O plano não avançou, mas, junto com medidas de restrição de compra de dólares e de transferências para o exterior, a tentativa acabou sendo mais um desincentivo para investimentos na Argentina, além da crise agravada pela pandemia. Várias multinacionais anunciaram que deixaram o país ou estão se organizando para diminuir suas operações na Argentina.

Política externa

O acolhimento do ex-presidente boliviano Evo Morales na Argentina, ainda em dezembro do ano passado, foi o primeiro indicativo de uma mudança na política externa argentina após os quatro anos de Macri. Depois vieram os desentendimentos com o presidente Jair Bolsonaro e o não reconhecimento de Juan Guaidó como presidente interino da Venezuela. Contudo, na avaliação de Vieira, apesar do passo para esquerda, Fernández se mostrou bastante pragmático nas relações internacionais, o que possibilitou inclusive a primeira reunião bilateral com Bolsonaro no início deste mês, após um ano de hostilidades.

Relação com Cristina Kirchner

O primeiro ano do governo também revelou algo sobre a dinâmica da relação entre o presidente e sua vice, Cristina Kirchner. Ao contrário do que se poderia imaginar ou especular há um ano atrás, Fernández não tem sido uma mera marionete, controlada totalmente por Kirchner. Ele divide o poder com a vice. Enquanto o presidente – evitando insubordinações à Cristina – detém uma certa autonomia para decidir sobre questões relacionadas à economia e às relações exteriores, a vice está totalmente focada na pauta judicial.

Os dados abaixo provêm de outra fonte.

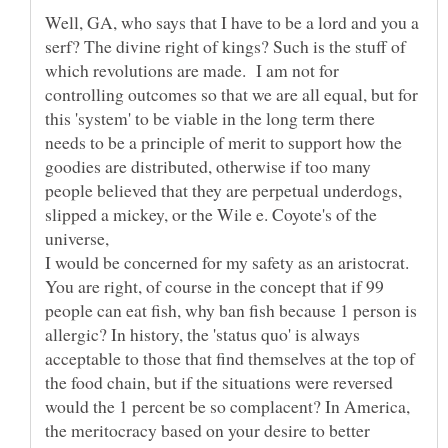
Well, GA, who says that I have to be a lord and you a
serf? The divine right of kings? Such is the stuff of
which revolutions are made. I am not for
controlling outcomes so that we are all equal, but for
this 'system' to be viable in the long term there
needs to be a principle of merit to support how the
goodies are distributed, otherwise if too many
people believed that they are perpetual underdogs,
slipped a mickey, or the Wile e. Coyote's of the
You are right, of course in the concept that if 99
people can eat fish, why ban fish because 1 person is
allergic? In history, the 'status quo' is always
acceptable to those that find themselves at the top of
the food chain, but if the situations were reversed
would the 1 percent be so complacent? In America,
the meritocracy based on your desire to better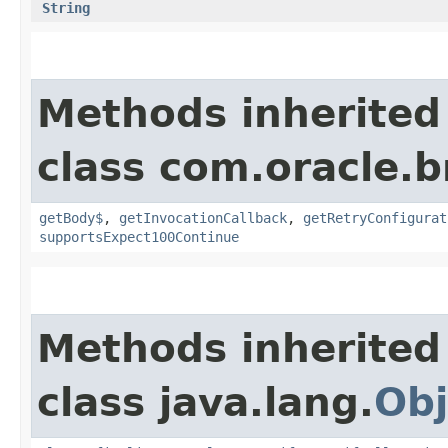
String
Methods inherited
class com.oracle.
getBody$
,
getInvocationCallback
,
getRetryConfigurat
supportsExpect100Continue
Methods inherited
class java.lang.
Obj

“Cristina só manda na agenda estreita que lhe diz respeito: reforma judicial e promoção política dos seus seguidores. O resto - economia, política social, política externa - é responsabilidade do presidente, que não tem brilhado”, avaliou Malamud.

Essa divisão resulta em duas facções dentro da Casa Rosada: os “albertistas” e os kirchneristas. Segundo Malamud, isso prejudica Fernández especialmente pelo fato de a ala “albertista” ser politicamente fraca e tecnicamente ineficiente.

Para Kirchner, porém, o que realmente importa é provar que ela e sua família foram vítimas de perseguição judicial, nem que para isso tenha que mudar regras e avançar sobre a justiça do país.

Essa obsessão resultou na proposta de reforma judicial do governo, ainda em tramitação na Câmara dos Deputados; na remoção de três juízes federais que julgaram processos nos quais Kirchner e seus ex-funcionários eram réus - que posteriormente foi revertida pelo Supremo argentino; e as tentativas de afastar o procurador-geral do país, Eduardo Casal, mais recentemente por meio de uma reforma do Ministério Público.

Na avaliação de Malamud, após um ano da volta do kirchnerismo ao poder, a maior vitória de Cristina é estar livre e a maior derrota é ainda não ter conseguido fechar os processos judiciais nos quais está envolvida.

Alberto Fernández, por sua vez, encerra o primeiro ano de presidência visto internacionalmente como um presidente errático e sem planos e com a popularidade em baixa entre os argentinos.